§ **To do**: Reproduce, with no edits, the line that contains "statements within the" and all the lines that follow it, ending with the last line of the records.

+===+

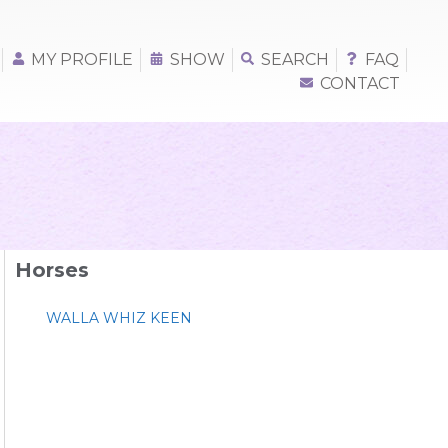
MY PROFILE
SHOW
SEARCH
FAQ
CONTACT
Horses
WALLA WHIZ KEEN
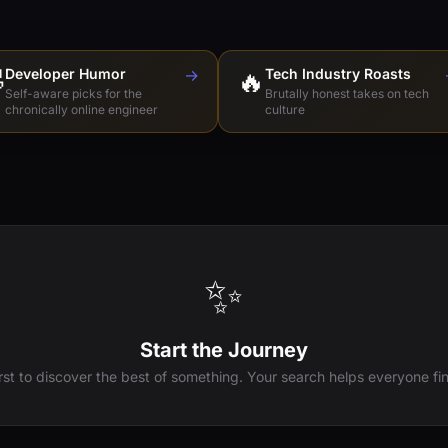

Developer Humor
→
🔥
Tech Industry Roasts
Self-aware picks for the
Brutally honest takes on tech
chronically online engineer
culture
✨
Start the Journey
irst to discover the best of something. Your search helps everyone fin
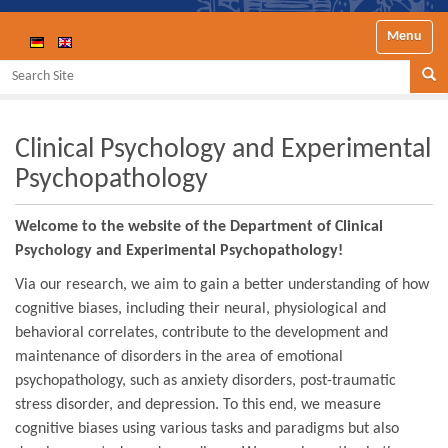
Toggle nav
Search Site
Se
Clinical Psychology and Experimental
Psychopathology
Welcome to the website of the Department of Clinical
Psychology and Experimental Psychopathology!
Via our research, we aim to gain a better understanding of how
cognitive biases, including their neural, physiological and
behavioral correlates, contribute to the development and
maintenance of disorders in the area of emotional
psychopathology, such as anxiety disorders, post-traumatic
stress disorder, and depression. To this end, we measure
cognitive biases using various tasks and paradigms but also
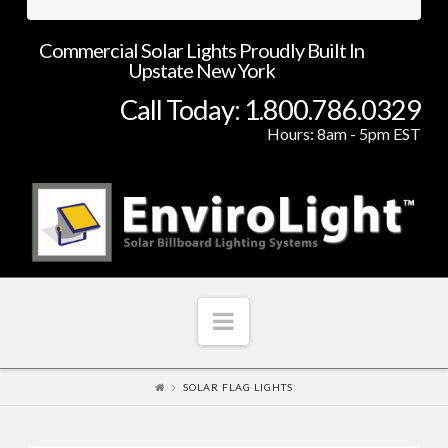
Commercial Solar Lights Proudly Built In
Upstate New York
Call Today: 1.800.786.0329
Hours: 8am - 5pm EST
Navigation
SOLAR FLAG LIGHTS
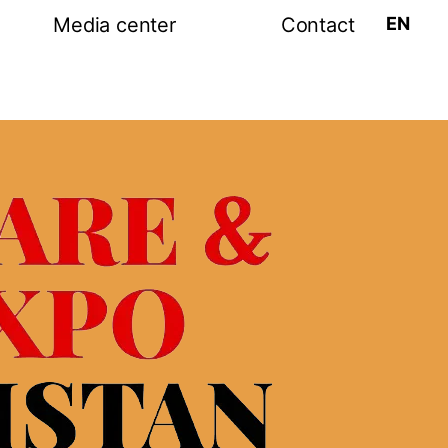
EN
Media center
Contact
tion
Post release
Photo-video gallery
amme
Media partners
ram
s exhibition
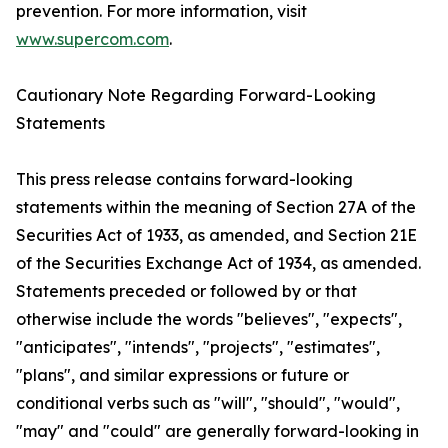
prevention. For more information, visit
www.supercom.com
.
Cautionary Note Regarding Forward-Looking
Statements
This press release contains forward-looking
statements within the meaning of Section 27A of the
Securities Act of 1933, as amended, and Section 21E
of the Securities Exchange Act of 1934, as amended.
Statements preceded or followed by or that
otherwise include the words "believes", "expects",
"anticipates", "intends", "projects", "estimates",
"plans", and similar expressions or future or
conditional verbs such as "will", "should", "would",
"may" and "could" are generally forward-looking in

+===+

§ **Your response**:
statements within the meaning of Section 27A of the
Securities Act of 1933, as amended, and Section 21E
of the Securities Exchange Act of 1934, as amended.
Statements preceded or followed by or that
otherwise include the words "believes", "expects",
"anticipates", "intends", "projects", "estimates",
"plans", and similar expressions or future or
conditional verbs such as "will", "should", "would",
"may" and "could" are generally forward-looking in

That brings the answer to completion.